Today, we're going to shut up and let the pictures do the talking (…but still included some captions so you know what the pictures are about).
"Downtown" Nieu Bethesda. Note the warm clothes. It was 6 degrees Celcius this morning!
Nieu Bethesda has perhaps the highest number of artist per capita in the country because it's such an inspiringly funky place and it's in the middle of nowhere so it keeps you focused.
Nieu Bethesda's Honesty Shop is open 24/7 because they trust you'll leave money for what you take.
Windmills everywhere around Nieu Bethesda and the Karoo.
The world's most broken down garage sale?
So many funky facades in town.
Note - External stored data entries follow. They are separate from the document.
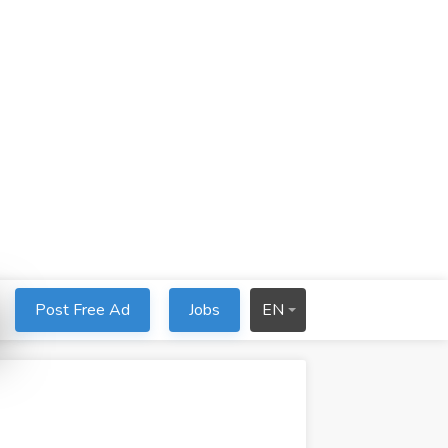
Post Free Ad
Jobs
EN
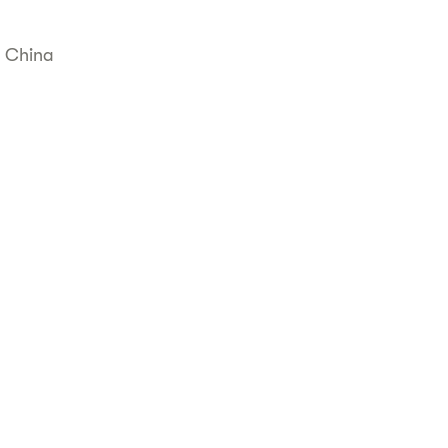
, China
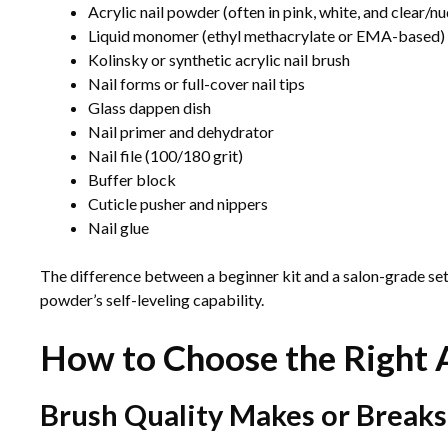
Acrylic nail powder (often in pink, white, and clear/n
Liquid monomer (ethyl methacrylate or EMA-based)
Kolinsky or synthetic acrylic nail brush
Nail forms or full-cover nail tips
Glass dappen dish
Nail primer and dehydrator
Nail file (100/180 grit)
Buffer block
Cuticle pusher and nippers
Nail glue
The difference between a beginner kit and a salon-grade se
powder’s self-leveling capability.
How to Choose the Right A
Brush Quality Makes or Break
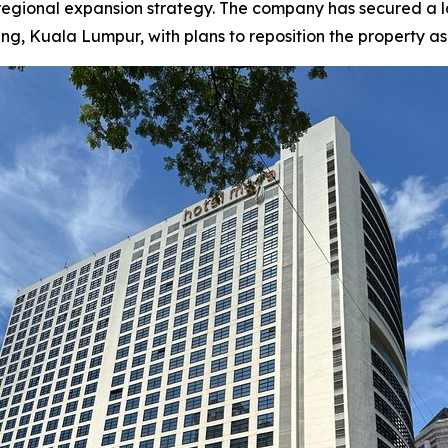
 regional expansion strategy. The company has secured a
Kuala Lumpur, with plans to reposition the property as a f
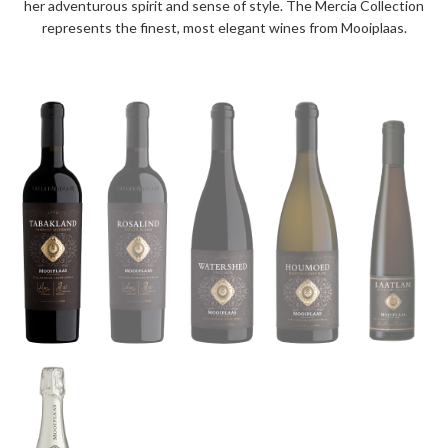
her adventurous spirit and sense of style. The Mercia Collection
represents the finest, most elegant wines from Mooiplaas.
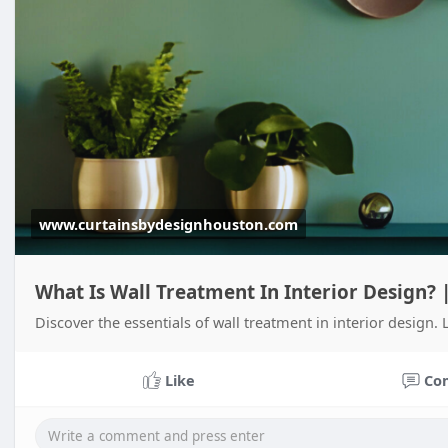
www.curtainsbydesignhouston.com
What Is Wall Treatment In Interior Design?
Discover the essentials of wall treatment in interior design
Like
Co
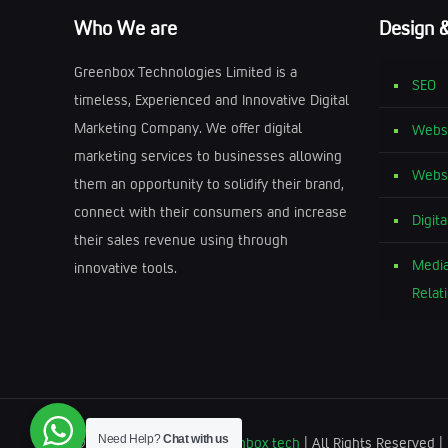
Who We are
Design 
Greenbox Technologies Limited is a
SEO
timeless, Experienced and Innovative Digital
Marketing Company. We offer digital
Websi
marketing services to businesses allowing
Websi
them an opportunity to solidify their brand,
connect with their consumers and increase
Digit
their sales revenue using through
Media
innovative tools.
Relat
Need Help?
Chat with us
© 2025 Greenbox by
Greenbox tech
| All Rights Reserved 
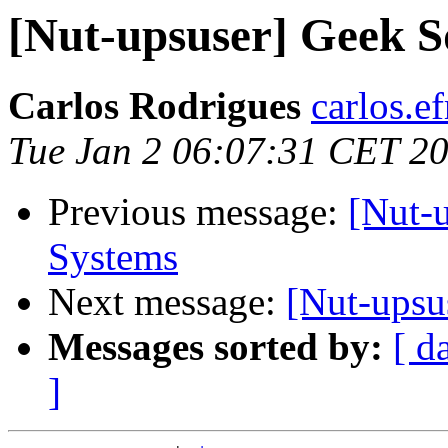
[Nut-upsuser] Geek 
Carlos Rodrigues
carlos.ef
Tue Jan 2 06:07:31 CET 2
Previous message:
[Nut-
Systems
Next message:
[Nut-upsu
Messages sorted by:
[ d
]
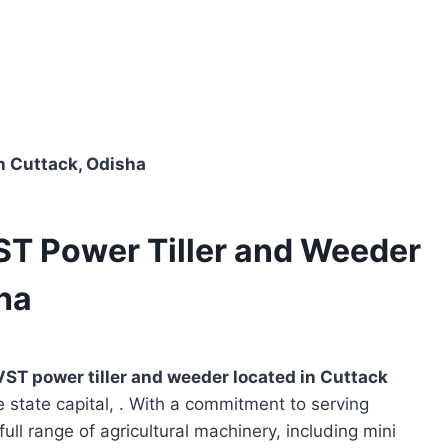
in Cuttack, Odisha
ST Power Tiller and Weeder
sha
VST power tiller and weeder located in
Cuttack
e state capital, . With a commitment to serving
full range of agricultural machinery, including mini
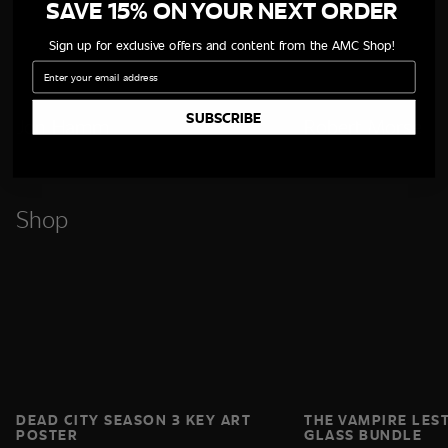
SAVE 15% ON YOUR NEXT ORDER
Sign up for exclusive offers and content from the AMC Shop!
Email
SUBSCRIBE
Jon Hamm
Robert Morse
Shop
DEAD CITY SEASON 3 KEY ART
THE VAMPIRE LES
POSTER
GLASS BUNDLE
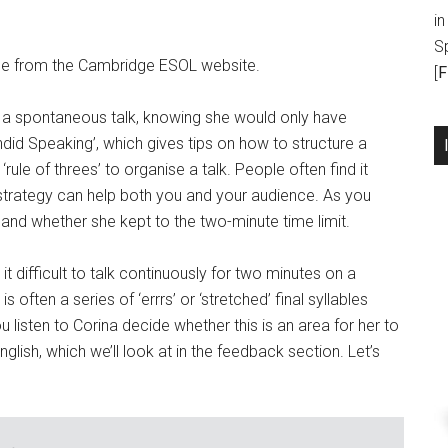
in
S
le from the Cambridge ESOL website.
[
F
e a spontaneous talk, knowing she would only have
did Speaking’, which gives tips on how to structure a
rule of threes’ to organise a talk. People often find it
 strategy can help both you and your audience. As you
and whether she kept to the two-minute time limit.
d it difficult to talk continuously for two minutes on a
 often a series of ‘errrs’ or ‘stretched’ final syllables
u listen to Corina decide whether this is an area for her to
nglish, which we’ll look at in the feedback section. Let’s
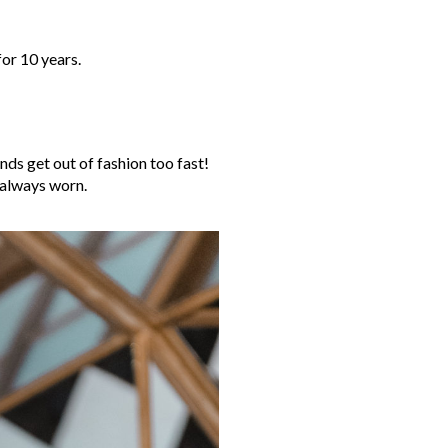
for 10 years.
ends get out of fashion too fast!
e always worn.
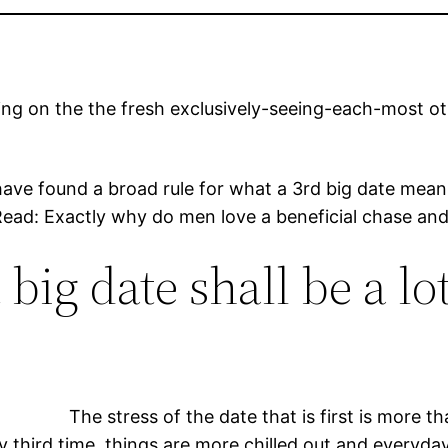
ng on the the fresh exclusively-seeing-each-most oth
have found a broad rule for what a 3rd big date me
ad: Exactly why do men love a beneficial chase and w
 big date shall be a l
The stress of the date that is first is more
third time, things are more chilled out and everyday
I mean, there are only like 50 buildings in the whole town, so there aren't that many… but they're all funky.
Not sure why the distances are in miles. Either it's an old sign, or they get a lot of American tourists here.
8:30-9:40: Local Artisanal Platter from Two Goats and a Deli
No, we didn't have beers at 8:30 in the morning. The microbrewery (which we went to yesterday) also has a deli, so we came for breakfast.
Platter of locally-made cheeses, jams, pickles, and bread from Two Goats and a Deli. 70 rands each, including refills if you ask nicely. Highly recommended!
The peacock would make a fitting mascot for Nieu Bethesda — colorful, weird, impractical, and attractive.
9:40-12:00: Driving from Nieu Bethesda to Willowmore
Cape Town isn't the only place with a Table Mountain.
Off Nieu Bethesda's gravel and back onto paved roads, but still in the middle of the desert.
12:00-13:11: Pit Stop in Willowmore and Sophie's Choice
"Where the wind blows – Karoo"
Apparently the desert does weird things to your head. First Nieu Bethesda and now Willowmore is full of strange decorations that might give nightmares to people with too much imagination.
Kim had the quiche of the day, which came with plenty of veggies on the side. Yum.
13:11-15:52: Driving to and Through Meiringspoort Pass
The Meiringspoort Pass cuts narrowly through these mountains. A group of photographers we met in Nieu Bethesda told us we had to go through the pass, so we did…
The whole, windy 10 km through Meiringspoort pass is flanked by incredibly colored and formed sheer rock faces.
Even huge transport trucks look tiny compared to the cliff walls in the pass.
You have to stay alert because there's no way of seeing what's around each corner.
Some geologist needs to explain to us how the rock layers end up like this, going in all sorts of crazy directions.
Towards the Prince Albert end of the pass, we got out for a five minute walk to the Meiringspoort Waterfall.
Too bad it was too chilly to go for a dip.
By the waterfall we saw a rock hyrax, or "dassie" as it's called in South Africa, on guard, protecting its litter of 6 pups.
Out of the pass and approaching our destination of Prince Albert.
15:52-19:15: Hanging Out in Prince Albert
Nieu Bethesda, where we were this morning, is the sibling that drops out of school and moves to some random place to become a struggling artist. Prince Albert, where we ended the day, is the more "mature" older sibling who went to art school and got a decent job working for a museum.
The barn at Gay's Guernsey, with the mountains the Meiringspoort pass cuts through behind it.